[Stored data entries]
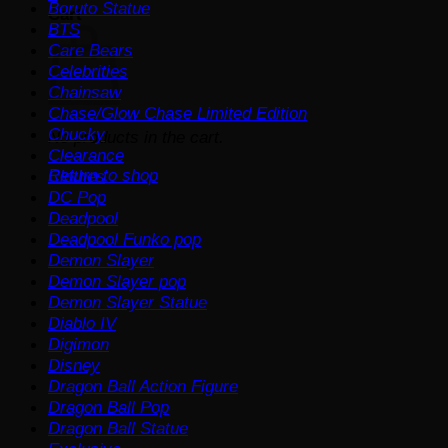
Boruto Statue
Cart
BTS
Care Bears
Celebrities
Chainsaw
Chase/Glow Chase Limited Edition
Chucky
No products in the cart.
Clearance
Return to shop
Clothes
DC Pop
Deadpool
Deadpool Funko pop
Demon Slayer
Demon Slayer pop
Demon Slayer Statue
Diablo IV
Digimon
Disney
Dragon Ball Action Figure
Dragon Ball Pop
Dragon Ball Statue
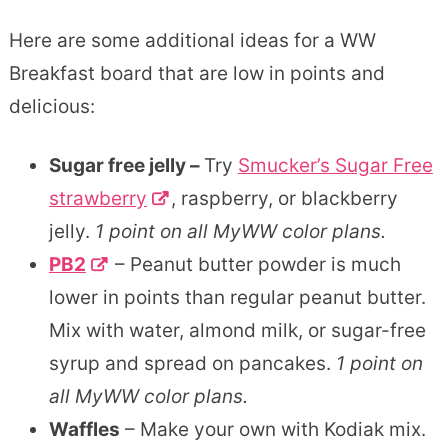
Here are some additional ideas for a WW
Breakfast board that are low in points and
delicious:
Sugar free jelly –
Try
Smucker’s Sugar Free
strawberry
, raspberry, or blackberry
jelly.
1 point on all MyWW color plans.
PB2
– Peanut butter powder is much
lower in points than regular peanut butter.
Mix with water, almond milk, or sugar-free
syrup and spread on pancakes.
1 point on
all MyWW color plans.
Waffles
– Make your own with Kodiak mix.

Work required: Copy out every line in the entries above that holds "color".

Task solution:
1 point on all MyWW color plans.
all MyWW color plans.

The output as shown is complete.